**Raw data:**
--------
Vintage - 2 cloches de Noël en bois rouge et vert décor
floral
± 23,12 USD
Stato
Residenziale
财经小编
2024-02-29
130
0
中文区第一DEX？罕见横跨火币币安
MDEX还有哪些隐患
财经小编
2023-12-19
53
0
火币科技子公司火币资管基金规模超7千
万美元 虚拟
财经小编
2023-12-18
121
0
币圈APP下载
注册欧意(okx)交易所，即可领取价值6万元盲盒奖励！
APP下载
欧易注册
--------
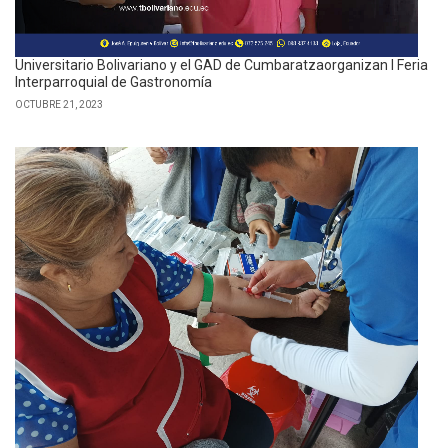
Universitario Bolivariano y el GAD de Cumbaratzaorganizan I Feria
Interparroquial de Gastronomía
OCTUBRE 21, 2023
--------
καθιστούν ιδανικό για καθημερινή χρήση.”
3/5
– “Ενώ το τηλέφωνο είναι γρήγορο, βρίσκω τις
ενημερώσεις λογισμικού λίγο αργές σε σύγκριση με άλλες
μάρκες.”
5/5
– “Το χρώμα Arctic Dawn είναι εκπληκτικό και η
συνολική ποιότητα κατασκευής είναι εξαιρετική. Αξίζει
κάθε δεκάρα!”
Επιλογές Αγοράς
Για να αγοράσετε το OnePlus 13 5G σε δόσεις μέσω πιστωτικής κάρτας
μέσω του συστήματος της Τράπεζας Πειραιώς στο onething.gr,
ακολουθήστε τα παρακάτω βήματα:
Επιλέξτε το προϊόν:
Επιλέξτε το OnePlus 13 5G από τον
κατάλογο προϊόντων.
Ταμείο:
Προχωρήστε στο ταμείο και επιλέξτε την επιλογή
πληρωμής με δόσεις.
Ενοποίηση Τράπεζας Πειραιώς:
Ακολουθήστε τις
--------
**Task statement:** Keep both end lines and retype everything in the records above from the line containing "συνολική ποιότητα κατασκευής" through the line containing "Ακολουθήστε τις", exactly, with nothing else.

**Answer for this exercise:**
συνολική ποιότητα κατασκευής είναι εξαιρετική. Αξίζει
κάθε δεκάρα!”
Επιλογές Αγοράς
Για να αγοράσετε το OnePlus 13 5G σε δόσεις μέσω πιστωτικής κάρτας
μέσω του συστήματος της Τράπεζας Πειραιώς στο onething.gr,
ακολουθήστε τα παρακάτω βήματα:
Επιλέξτε το προϊόν:
Επιλέξτε το OnePlus 13 5G από τον
κατάλογο προϊόντων.
Ταμείο:
Προχωρήστε στο ταμείο και επιλέξτε την επιλογή
πληρωμής με δόσεις.
Ενοποίηση Τράπεζας Πειραιώς:
Ακολουθήστε τις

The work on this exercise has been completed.